Kafouri's character as a prestigious district does not erase the ordinary texture of religious and educational life that runs through any Khartoum neighborhood. The Al-Noor Islamic Complex anchors the district's religious geography. The Abdul Qader Al-Fadni Mosque, the Martyr Othman Hassan Ahmed Al-Bashir Mosque, and the Sheikh Hamad bin Jabr Al Thani Mosque each serve their own congregations. Mauhib Schools, Oasis Schools, and Turkish Schools draw students from across the capital. The Sheikh Hamad bin Jabr Al Thani Medical Centre provides medical services. The presence of Qatari-funded institutions alongside private Sudanese and Turkish ones maps the Gulf and Turkish influence that has shaped Sudanese civil society over the past two decades.

When the Bombs Came

At the start of the 2023 war in Sudan between the Sudanese Armed Forces and the Rapid Support Forces, fighting flared near Kafouri within days of 15 April. The neighborhood's proximity to Khartoum International Airport, the immediate target of the RSF attack, made it a forward battleground. Much of the fighting in Kafouri came from Sudanese Air Force bombing runs against RSF positions. By 1 May the SAF continued bombing Kafouri and bombed al-Inqaz street in nearby Bahri. Residents who had not fled earlier left when the infrastructure collapsed. Electricity went. Water went. The Nile kept running but everything else stopped. For nearly two years the district sat in a contested zone before the SAF retook it in February 2025 during the 2024-2025 Bahri offensive.

What a Name Carries

The neighborhood's name has been attached to Aziz Kafouri for more than a century now. A Lebanese merchant's legacy sits above the soil he desalinated, the canals he rebuilt, the cows his son kept, the customers who drank his milk, and the wealthy residents who bought the plots his family eventually sold.

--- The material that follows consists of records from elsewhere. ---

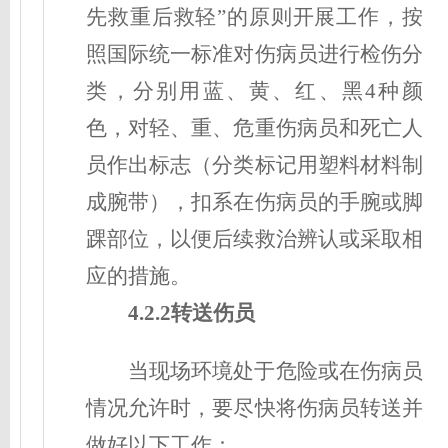
先救重后救轻”的原则开展工作，按
照国际统一标准对伤病员进行检伤分
类，分别用蓝、黄、红、黑4种颜
色，对轻、重、危重伤病员和死亡人
员作出标志（分类标记用塑料材料制
成腕带），扣系在伤病员的手腕或脚
踝部位，以便后续救治辨认或采取相
应的措施。
4.2.2转送伤员
当现场环境处于危险或在伤病员
情况允许时，要尽快将伤病员转送并
做好以下工作：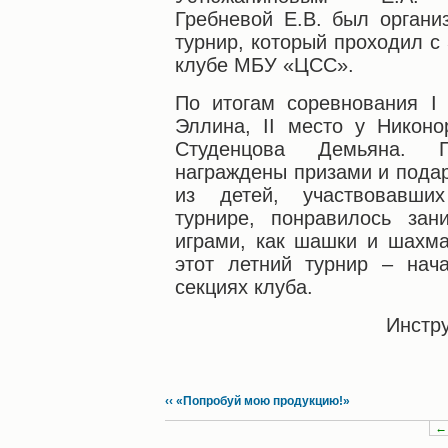
Гребневой Е.В. был орган
турнир, который проходил с
клубе МБУ «ЦСС».
По итогам соревнования I
Эллина, II место у Никоно
Студенцова Демьяна. 
награждены призами и подар
из детей, участвовавши
турнире, понравилось зан
играми, как шашки и шахма
этот летний турнир – нач
секциях клуба.
Инстр
‹‹ «Попробуй мою продукцию!»
←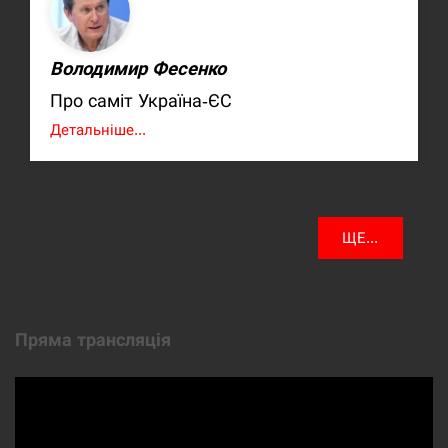
Володимир Фесенко
Про саміт Україна-ЄС
Детальніше...
ЩЕ...
Пряма трансляція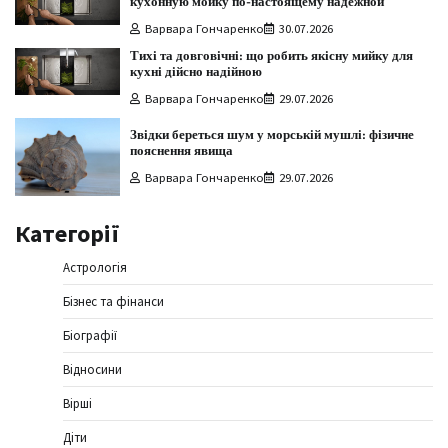
кухонную мойку по-настоящему надежной
Варвара Гончаренко
30.07.2026
Тихі та довговічні: що робить якісну мийку для
кухні дійсно надійною
Варвара Гончаренко
29.07.2026
Звідки береться шум у морській мушлі: фізичне
пояснення явища
Варвара Гончаренко
29.07.2026
Категорії
Астрологія
Бізнес та фінанси
Біографії
Відносини
Вірші
Діти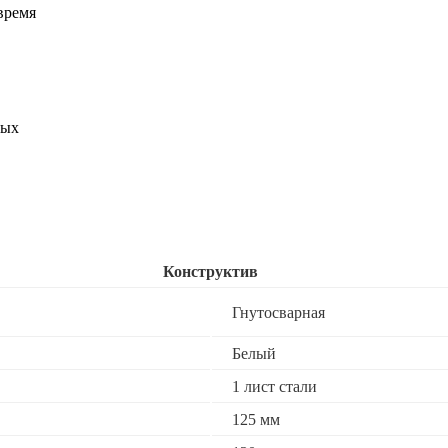
время
ных
Конструктив
Гнутосварная
Белый
1 лист стали
125 мм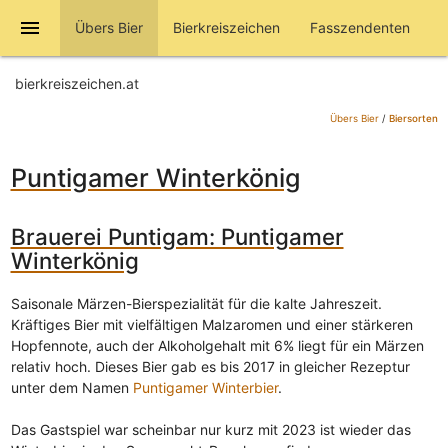
menu
Übers Bier
Bierkreiszeichen
Fasszendenten
bierkreiszeichen.at
Übers Bier
/
Biersorten
Puntigamer Winterkönig
Brauerei Puntigam: Puntigamer
Winterkönig
Saisonale Märzen-Bierspezialität für die kalte Jahreszeit.
Kräftiges Bier mit vielfältigen Malzaromen und einer stärkeren
Hopfennote, auch der Alkoholgehalt mit 6% liegt für ein Märzen
relativ hoch. Dieses Bier gab es bis 2017 in gleicher Rezeptur
unter dem Namen
Puntigamer Winterbier
.
Das Gastspiel war scheinbar nur kurz mit 2023 ist wieder das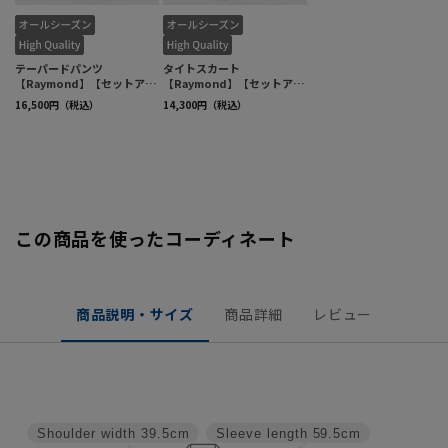
この商品を使ったコーディネート
商品説明・サイズ
商品詳細
レビュー
Shoulder width
39.5cm
Sleeve length
59.5cm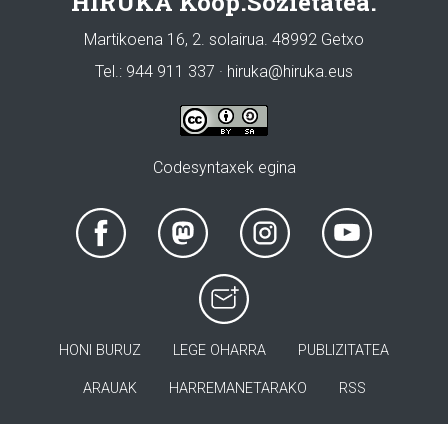
HIRUKA Koop.Sozietatea.
Martikoena 16, 2. solairua. 48992 Getxo
Tel.: 944 911 337 · hiruka@hiruka.eus
Codesyntaxek egina
HONI BURUZ
LEGE OHARRA
PUBLIZITATEA
ARAUAK
HARREMANETARAKO
RSS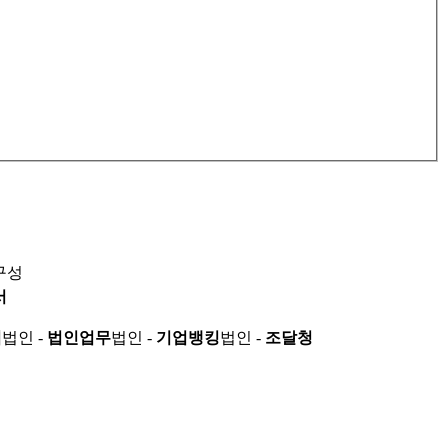
구성
서
적
법인 -
법인업무
법인 -
기업뱅킹
법인 -
조달청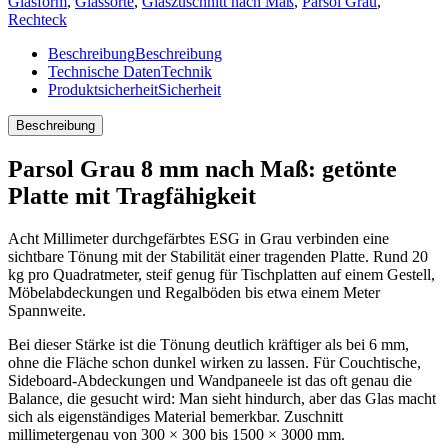
Glasform
,
Glassorte
,
Glaszuschnitt nach Maß
,
Parsol Grau
,
Rechteck
Beschreibung
Beschreibung
Technische Daten
Technik
Produktsicherheit
Sicherheit
Beschreibung
Parsol Grau 8 mm nach Maß: getönte
Platte mit Tragfähigkeit
Acht Millimeter durchgefärbtes ESG in Grau verbinden eine
sichtbare Tönung mit der Stabilität einer tragenden Platte. Rund 20
kg pro Quadratmeter, steif genug für Tischplatten auf einem Gestell,
Möbelabdeckungen und Regalböden bis etwa einem Meter
Spannweite.
Bei dieser Stärke ist die Tönung deutlich kräftiger als bei 6 mm,
ohne die Fläche schon dunkel wirken zu lassen. Für Couchtische,
Sideboard-Abdeckungen und Wandpaneele ist das oft genau die
Balance, die gesucht wird: Man sieht hindurch, aber das Glas macht
sich als eigenständiges Material bemerkbar. Zuschnitt
millimetergenau von 300 × 300 bis 1500 × 3000 mm.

That layered inheritance, foreign entrepreneurship embedded in Sudanese geography, is part of what makes Khartoum what it is: a city built by Egyptians, rebuilt by the British, expanded by Lebanese, Syrians, Yemenis, and Jews, made Sudanese by the people who live there. The war has displaced most of the residents who made the neighborhood prestigious. When and whether they come back is one of the open questions of the current peace, still tentative in 2026, that has returned at least part of Khartoum to government hands.

From the Air

Kafouri sits at 15.64 degrees north, 32.57 degrees east, in the northeastern part of the three-city Khartoum capital. It lies within Khartoum North (Bahri), immediately north and east of Khartoum International Airport (ICAO HSSK). The Blue Nile runs south of the neighborhood, the White Nile to the west. From altitude, Kafouri shows as part of the wide residential spread on the east bank of the Blue Nile. The airport reopened for limited domestic flights on 22 October 2025 after being closed since April 2023; situation remains fluid.